Choose a tag to compare

Model rows wrapped and broke the layout when more than one server was up (ollama next to llama.cpp, say). Rows now truncate to the pane width instead.

mtop 1.1.0

10 Jun 01:15

Choose a tag to compare

mtop now watches more than ollama.

  • llama.cpp, LM Studio and vLLM show up in the models pane next to ollama, detected on their usual ports (8080, 1234, 8000 — all configurable, empty flag to skip). llama.cpp wants --metrics on launch for the kv-cache numbers.
  • The proxy counts OpenAI-style requests too (/v1/chat/completions, /v1/completions), so clients of llama.cpp and LM Studio get tok/s in the requests pane. Their responses carry no timings, so that number is tokens over wall time — close to decode speed, not identical. Ollama requests still use ollama's own timings.
  • AMD GPUs through rocm-smi. Apple Silicon shows unified-memory use; real GPU utilization needs root for powermetrics, so that's still open.
  • Press c for a per-model table: requests, average tok/s, p50/p95, tokens out.
  • The proxy port serves /metrics in prometheus format.
  • Status line turns red when GPU memory passes 93% or temperature passes 87°C.
  • ~/.mtop.conf holds MTOP_* settings for hosts you don't want to retype.

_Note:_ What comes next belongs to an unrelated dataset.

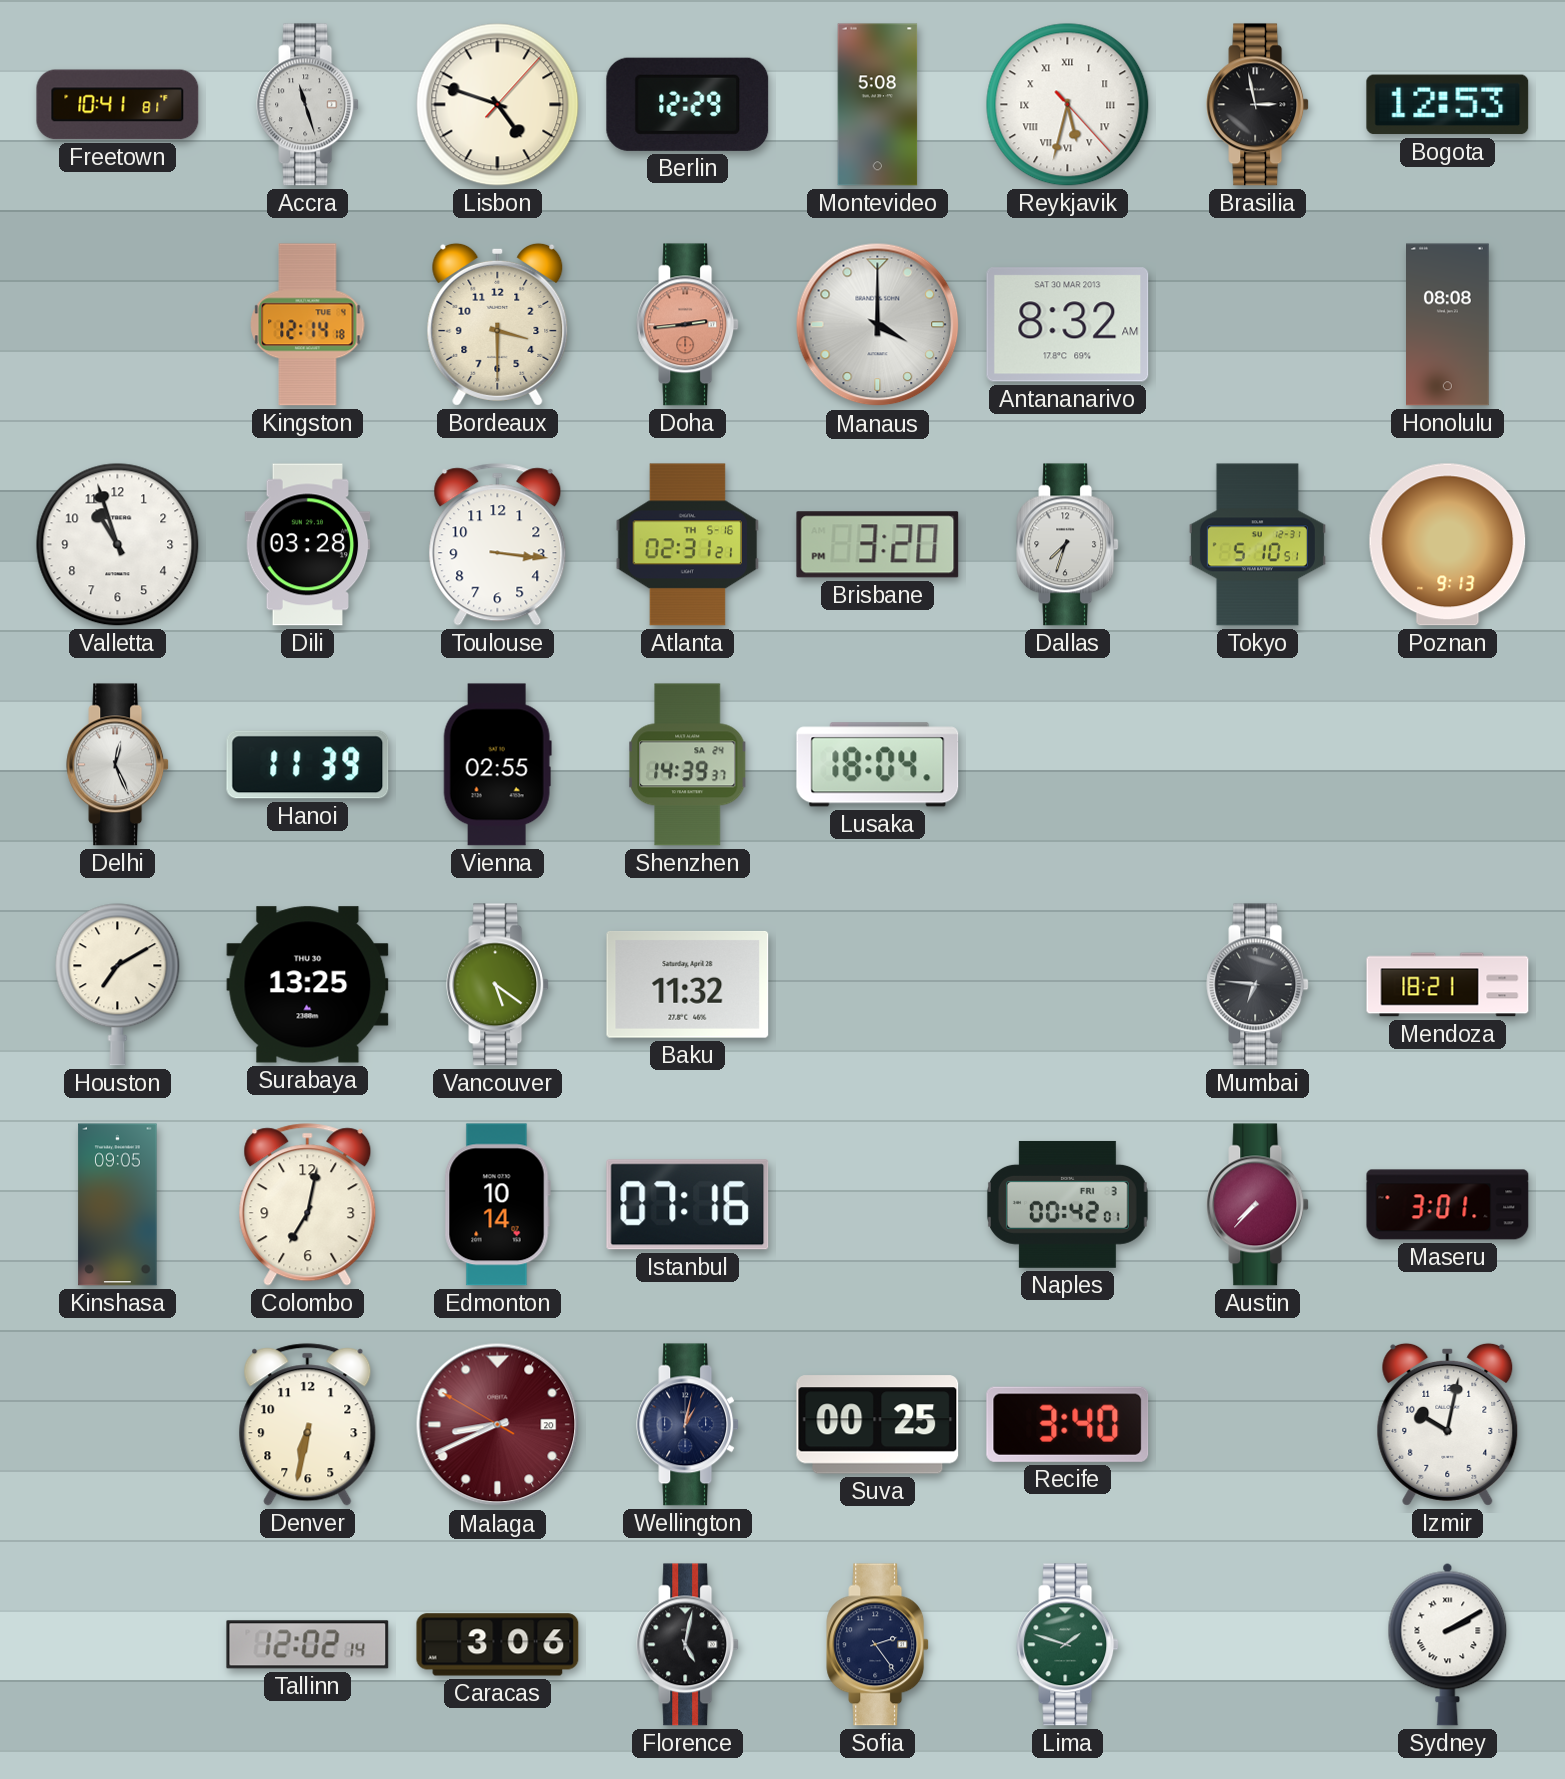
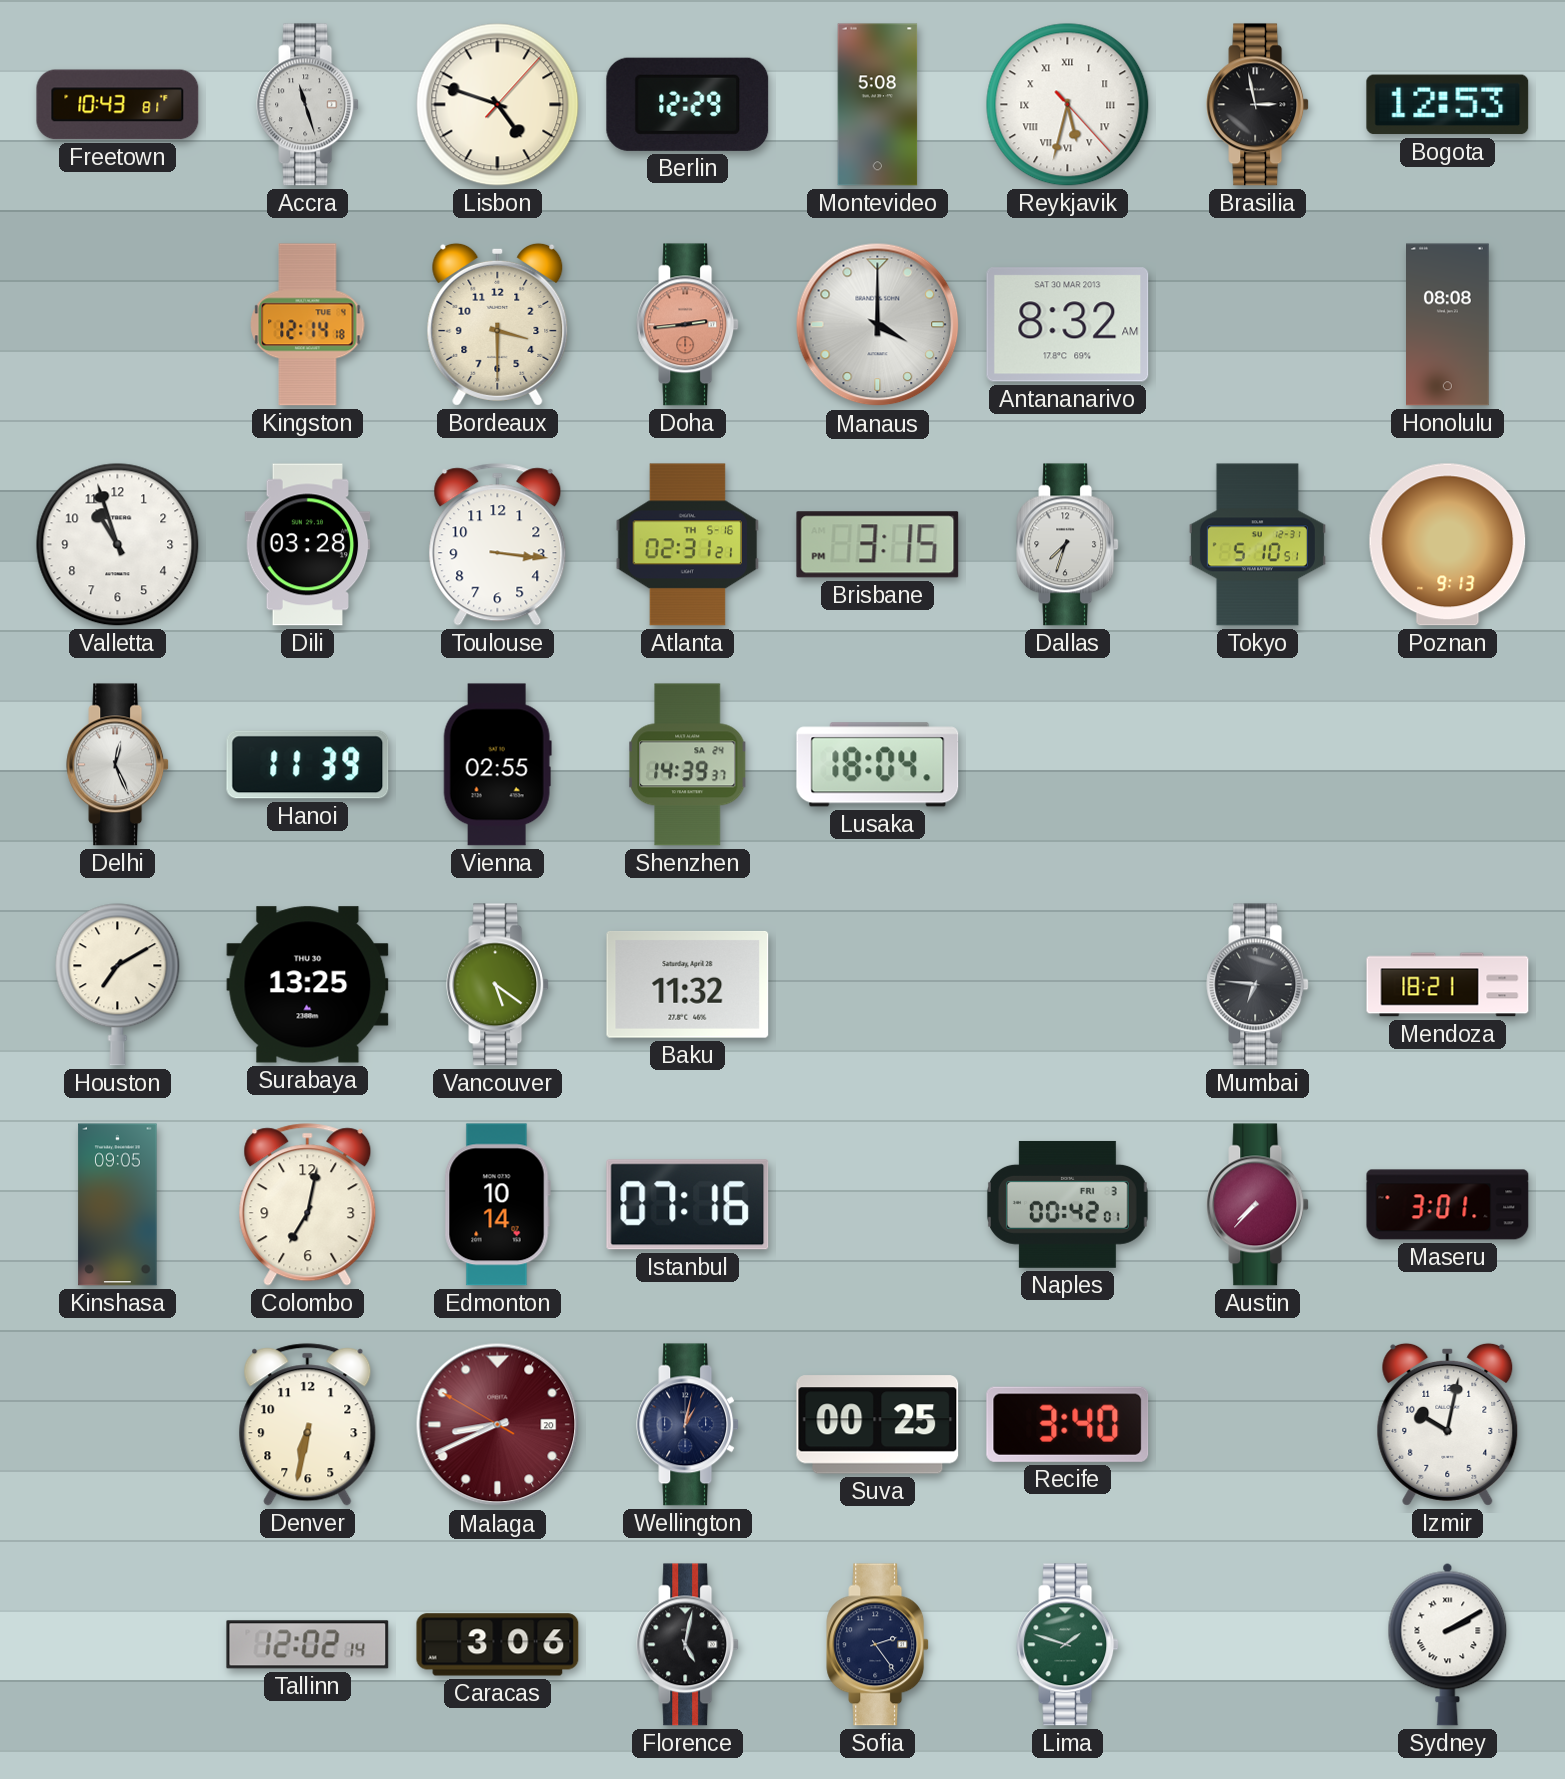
Freetown: 10:41 -> 10:43
Brisbane: 3:20 -> 3:15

The gif in the README is from a live run, as always.

mtop 1.0.0

09 Jun 21:08

Choose a tag to compare

First release.

mtop is one terminal window for your local AI: loaded models and the VRAM they hold, GPU state, every request with its tok/s, and a throughput sparkline.

What's in 1.0:

  • Models, GPU, requests and throughput panes. Zero config — run mtop, it finds Ollama on localhost.
  • Per-request tok/s via a pass-through proxy on 127.0.0.1:4321. Ollama has no metrics endpoint; the response stream is the only place those numbers exist, so mtop sits in the middle and reads them as they pass. Point OLLAMA_HOST at it.
  • Model unload: arrows to select, u to evict. Models that blow past their expiry get marked overdue.
  • -idle-unload 15m evicts anything that hasn't served a request in 15 minutes, for the times ollama forgets to.
  • Binaries for Windows, Linux and macOS below. GPU stats are NVIDIA-only for now; AMD and Apple Silicon are next on the roadmap, along with llama.cpp and LM Studio.

The gif in the README is a real run against a live model, not a mockup.